In the listing beneath this line, copy exactly the lines starting with the one containing "objects, made up" and going on through the one containing "Guides and tools".

SUPPLIED DATA:
- Opening Delimiter -
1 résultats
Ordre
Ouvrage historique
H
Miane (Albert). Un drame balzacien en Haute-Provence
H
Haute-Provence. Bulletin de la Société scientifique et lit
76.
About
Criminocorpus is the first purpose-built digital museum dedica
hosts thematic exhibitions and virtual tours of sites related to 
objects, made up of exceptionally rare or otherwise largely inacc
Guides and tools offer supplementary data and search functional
- Closing Delimiter -
- Opening Delimiter -
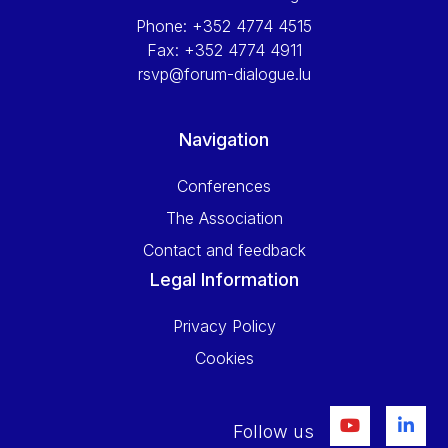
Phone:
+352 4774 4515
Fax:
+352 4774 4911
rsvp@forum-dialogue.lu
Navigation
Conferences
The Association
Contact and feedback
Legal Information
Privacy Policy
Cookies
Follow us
- Closing Delimiter -
- Opening Delimiter -
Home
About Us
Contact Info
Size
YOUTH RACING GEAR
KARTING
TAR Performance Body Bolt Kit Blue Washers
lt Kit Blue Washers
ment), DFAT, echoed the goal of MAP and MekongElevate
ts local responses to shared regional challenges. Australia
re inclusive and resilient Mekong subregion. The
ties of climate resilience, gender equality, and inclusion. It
- Closing Delimiter -
EXERCISE SOLUTION:
objects, made up of exceptionally rare or otherwise largely inacc
Guides and tools offer supplementary data and search functional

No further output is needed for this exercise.